The 2012 Boston Red Sox are looking forward to Opening Day more than any other team this year.  Unlike the Braves, the Red Sox have completely cleaned house after their September collapse, with a new GM, new manager, and long-time veterans gone.  However, three of the 15 best position players last year made their home at Fenway, so there is plenty of talent to recover.  The pitching is depleted, but there is a good core to compliment the great offense.

Jacoby Ellsbury busted out a 150 wRC+, combining a great line drive rate with 32 home runs, almost twice as many as he hit in his career before last year.  While I wouldn’t expect that many HR again, 20 would be a good projection.  He also is unlikely to be a +15 defender in CF again, but +5 defense with a 135 wRC+ is a 6 WAR season.  There is a much less rosy picture surrounding Ellsbury.  Carl Crawford tries to rebound from a replacement-level season, barely walking 4% of his PA and striking out nearly 20%.  His defense also rated below average, probably due to playing half his games in a park where LF is not very big.  If his plate discipline numbers revert back towards his normal rates, he should provide 3-4 WAR.  Right field could see a Ryan Sweeney/Cody Ross platoon.  Sweeney has had trouble staying healthy, and when he plays, he is a low-power, good defense player.  Ross looks to receive a boost in power playing in Fenway, but has declined the last two years, making it unlikely he provides more than average production.  Darnell McDonald and Ryan Kalish are also likely to be up with Boston throughout the season.

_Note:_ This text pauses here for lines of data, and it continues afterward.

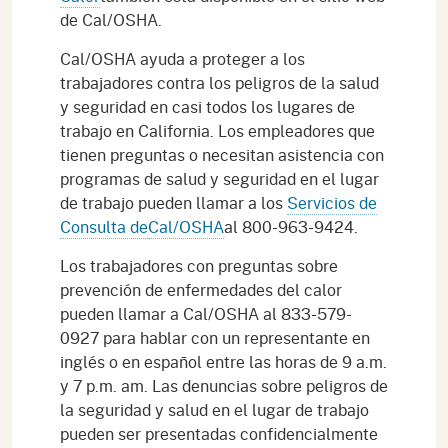
de Cal/OSHA.
Cal/OSHA ayuda a proteger a los
trabajadores contra los peligros de la salud
y seguridad en casi todos los lugares de
trabajo en California. Los empleadores que
tienen preguntas o necesitan asistencia con
programas de salud y seguridad en el lugar
de trabajo pueden llamar a los
Servicios de
Consulta de
Cal/OSHA
al 800-963-9424.
Los trabajadores con preguntas sobre
prevención de enfermedades del calor
pueden llamar a Cal/OSHA al 833-579-
0927 para hablar con un representante en
inglés o en español entre las horas de 9 a.m.
y 7 p.m. am. Las denuncias sobre peligros de
la seguridad y salud en el lugar de trabajo
pueden ser presentadas confidencialmente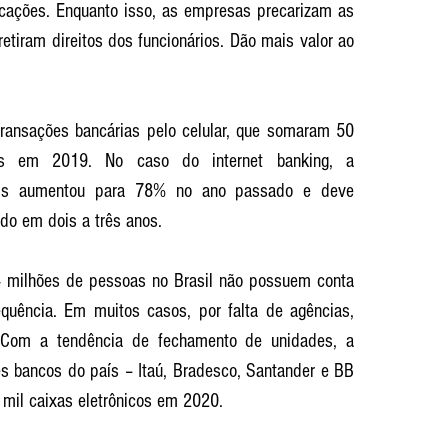
ações. Enquanto isso, as empresas precarizam as 
etiram direitos dos funcionários. Dão mais valor ao 
ansações bancárias pelo celular, que somaram 50 
s em 2019. No caso do internet banking, a 
tuais aumentou para 78% no ano passado e deve 
ado em dois a três anos.
4 milhões de pessoas no Brasil não possuem conta 
quência. Em muitos casos, por falta de agências, 
 Com a tendência de fechamento de unidades, a 
es bancos do país – Itaú, Bradesco, Santander e BB 
 mil caixas eletrônicos em 2020.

Adrian Gonzalez did not struggle his first season in Boston, posting a 153 wRC+ and +10 defense at first base.  However, his .380 BABIP and lack of ISO increase are not encouraging signs.  Moving from PETCO to Fenway should boost power, but Gonzalez also hit more groundballs than ever, contributing to the stagnant power.  He is a 5-6 WAR player, which will always do the job.  Kevin Youkilis was on pace for 5 WAR before his season ended due to injury.  It was his worst offensive season since ’07, but his BABIP was 30 points lower than his previous career low, and there were not any signs of decline.  If he can stay healthy, he’s another 5 WAR player in this lineup.

Dustin Pedroia had a very overlooked season, combining a 134 wRC+ and +15 defense at second base to approach 8 WAR.  He’s a true 6-7 WAR player, the best second baseman in the majors.  Shortstop is much less talented, with Mike Aviles and Nick Punto fighting for playing time after the departures of Marco Scutaro and Jed Lowrie.  Aviles won’t walk or hit for power, but he has good contact skills and plays average defense.  Punto missed much of last season, though he put up offensive numbers never seen from him, an above average wRC+ and an above .100 ISO.  He will walk a good amount and play good defense, but the power will likely be gone.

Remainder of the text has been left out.